Age Restrictions for Credit Lines
The reverse mortgage is the only option of the two that has an age restriction. Property owners aren’t allowed to get the mortgage unless they are 62 years old. The HELOC is available to any adult who owns a home and has equity.
Repaying the Lender
After the end of the access or draw period, the lender sets up a repayment schedule for the HELOC. It is relatively straightforward and doesn’t create serious confusion for consumers, especially seniors. The process is the same as a repaying a retail store card account. Interest is applied to the exact amount used by the property owner, and they pay back the full balance.
Reverse mortgages provide funds every month until the owner runs out of equity. But the property owner doesn’t repay the lender. This is where seniors often become confused about the process and what it really means.

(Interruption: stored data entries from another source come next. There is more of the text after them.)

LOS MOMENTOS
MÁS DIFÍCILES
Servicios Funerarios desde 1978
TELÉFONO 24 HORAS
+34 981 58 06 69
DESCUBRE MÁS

The Slippery Slope of the Reverse Mortgage
Reverse mortgages may be true that the property owner isn’t responsible for repaying the funds they borrow, but what happens when the owner dies is that the lender seizes the property and sells it. A common ploy to get seniors to accept the mortgage is that their family has the option to repay the money and keep the property. The problem is that the family has a limited time to pay back the money before the home is sold at auction. Some lenders won’t give the family this option in the first place. They are told that they can bid at the auction to purchase the home.
Remaining in the Home
Lenders who provide these mortgages allow the property owner to stay in the property throughout the remainder of their lives. Regardless of if the owner ever decides to repay the funds they borrow, the lender is unable to make them leave. With the credit line, yes, if the borrower is 90 days delinquent, then it is likely that they are at risk of losing the property, too. But the property owner has more control, and the lender cannot swoop in and seize the property immediately.

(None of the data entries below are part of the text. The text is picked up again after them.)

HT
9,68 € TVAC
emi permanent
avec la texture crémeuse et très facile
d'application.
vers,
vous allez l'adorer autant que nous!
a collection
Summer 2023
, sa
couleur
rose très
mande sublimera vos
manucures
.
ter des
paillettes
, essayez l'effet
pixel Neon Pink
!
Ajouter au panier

The Ability to Repay the Lender
The applicant’s income and income-to-debt ratio define their ability to repay the lender. At 62, some property owners have retired and are living on either retirement funds or savings. Others just receive Social Security payments. Accepting the mortgage presents some difficulties down the road if the property owner wants to repay their lender before they die.
This isn’t a problem with the HELOC since more borrowers qualify for the credit line. In comparison, the credit line is more advantageous, and typically with a favorable interest rate. The property owner qualifies at a younger age and is more likely to have a more substantial income. They also avoid the trappings involved in accepting the mortgage and ultimately losing an asset for their heirs.